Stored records

───

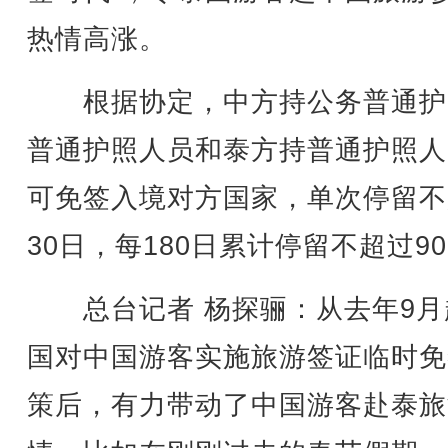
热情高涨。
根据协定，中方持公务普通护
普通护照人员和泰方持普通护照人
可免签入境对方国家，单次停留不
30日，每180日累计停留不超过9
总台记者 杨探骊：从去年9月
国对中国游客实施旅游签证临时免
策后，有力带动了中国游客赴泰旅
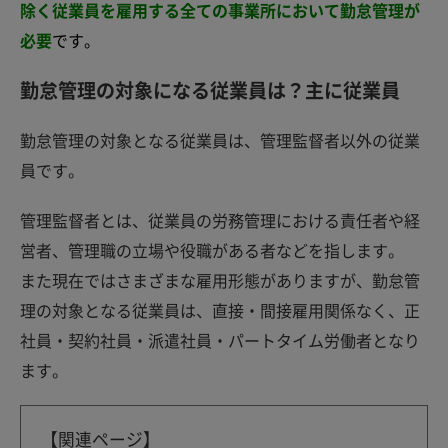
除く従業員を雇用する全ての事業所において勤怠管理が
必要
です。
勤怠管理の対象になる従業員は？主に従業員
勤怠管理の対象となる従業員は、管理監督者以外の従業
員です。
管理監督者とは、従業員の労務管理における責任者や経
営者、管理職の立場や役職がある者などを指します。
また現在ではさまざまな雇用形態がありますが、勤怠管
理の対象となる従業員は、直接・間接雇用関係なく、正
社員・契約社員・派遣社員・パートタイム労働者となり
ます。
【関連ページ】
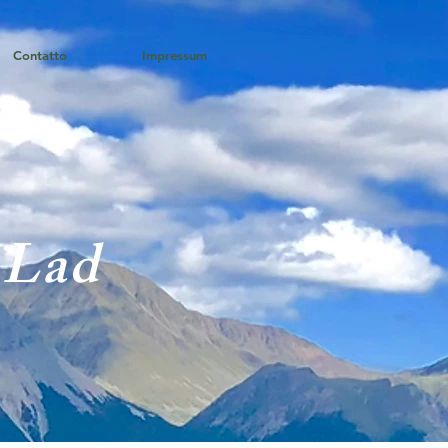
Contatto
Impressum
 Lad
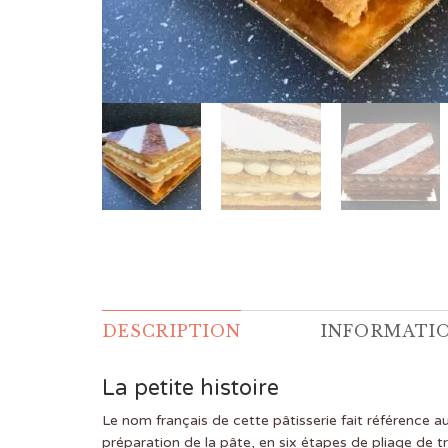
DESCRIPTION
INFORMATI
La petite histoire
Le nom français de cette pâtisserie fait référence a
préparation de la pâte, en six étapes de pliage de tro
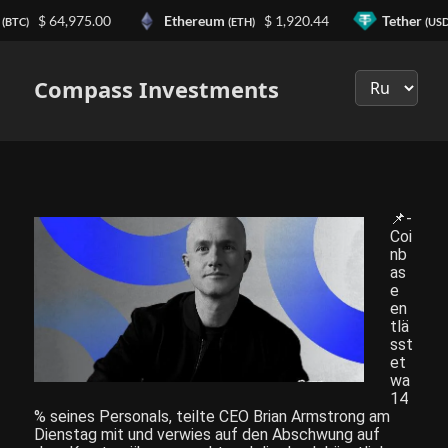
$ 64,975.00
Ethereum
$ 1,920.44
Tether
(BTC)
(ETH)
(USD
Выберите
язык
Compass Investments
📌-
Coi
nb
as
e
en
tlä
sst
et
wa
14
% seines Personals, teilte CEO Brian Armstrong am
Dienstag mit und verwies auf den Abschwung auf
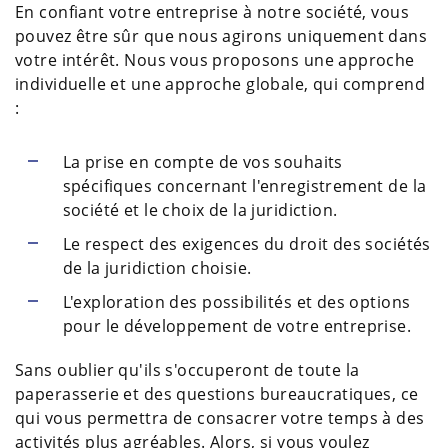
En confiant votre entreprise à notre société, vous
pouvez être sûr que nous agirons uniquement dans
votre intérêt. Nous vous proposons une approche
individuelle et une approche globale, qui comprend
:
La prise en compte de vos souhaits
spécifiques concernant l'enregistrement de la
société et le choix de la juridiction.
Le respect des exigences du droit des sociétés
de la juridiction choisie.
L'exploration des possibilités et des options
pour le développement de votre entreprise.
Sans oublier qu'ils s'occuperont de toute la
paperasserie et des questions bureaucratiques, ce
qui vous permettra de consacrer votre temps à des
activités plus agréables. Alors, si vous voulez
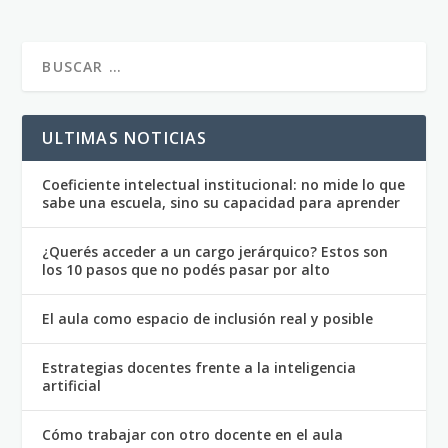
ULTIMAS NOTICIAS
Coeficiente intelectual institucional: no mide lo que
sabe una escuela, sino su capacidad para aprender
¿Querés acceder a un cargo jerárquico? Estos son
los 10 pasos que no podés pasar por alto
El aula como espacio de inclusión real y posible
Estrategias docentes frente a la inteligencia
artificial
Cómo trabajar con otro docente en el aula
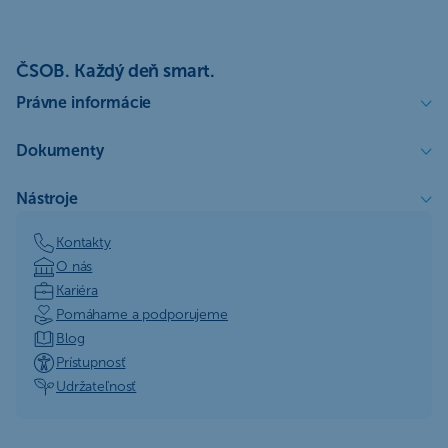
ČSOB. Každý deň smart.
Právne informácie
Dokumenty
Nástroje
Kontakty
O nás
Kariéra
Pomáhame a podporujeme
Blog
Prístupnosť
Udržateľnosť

───

Each record should be quoted exactly, with the images omitted.

• [Result of this exercise]
热情高涨。
根据协定，中方持公务普通护
普通护照人员和泰方持普通护照人
可免签入境对方国家，单次停留不
30日，每180日累计停留不超过9
总台记者 杨探骊：从去年9月
国对中国游客实施旅游签证临时免
策后，有力带动了中国游客赴泰旅
除く従業員を雇用する全ての事業所において勤怠管理が
必要
です。
勤怠管理の対象になる従業員は？主に従業員
勤怠管理の対象となる従業員は、管理監督者以外の従業
員です。
管理監督者とは、従業員の労務管理における責任者や経
営者、管理職の立場や役職がある者などを指します。
また現在ではさまざまな雇用形態がありますが、勤怠管
理の対象となる従業員は、直接・間接雇用関係なく、正
社員・契約社員・派遣社員・パートタイム労働者となり
ます。
【関連ページ】
Contatto
Impressum
 Lad
DESCRIPTION
INFORMATI
La petite histoire
Le nom français de cette pâtisserie fait référence a
préparation de la pâte, en six étapes de pliage de tro
$ 64,975.00
Ethereum
$ 1,920.44
Tether
(BTC)
(ETH)
(USD
Выберите
язык
Compass Investments
📌-
Coi
nb
as
e
en
tlä
sst
et
wa
14
% seines Personals, teilte CEO Brian Armstrong am
Dienstag mit und verwies auf den Abschwung auf
En confiant votre entreprise à notre société, vous
pouvez être sûr que nous agirons uniquement dans
votre intérêt. Nous vous proposons une approche
individuelle et une approche globale, qui comprend
:
La prise en compte de vos souhaits
spécifiques concernant l'enregistrement de la
société et le choix de la juridiction.
Le respect des exigences du droit des sociétés
de la juridiction choisie.
L'exploration des possibilités et des options
pour le développement de votre entreprise.
Sans oublier qu'ils s'occuperont de toute la
paperasserie et des questions bureaucratiques, ce
qui vous permettra de consacrer votre temps à des
activités plus agréables. Alors, si vous voulez
ULTIMAS NOTICIAS
Coeficiente intelectual institucional: no mide lo que
sabe una escuela, sino su capacidad para aprender
¿Querés acceder a un cargo jerárquico? Estos son
los 10 pasos que no podés pasar por alto
El aula como espacio de inclusión real y posible
Estrategias docentes frente a la inteligencia
artificial
Cómo trabajar con otro docente en el aula
ČSOB. Každý deň smart.
Právne informácie
Dokumenty
Nástroje
Kontakty
O nás
Kariéra
Pomáhame a podporujeme
Blog
Prístupnosť
Udržateľnosť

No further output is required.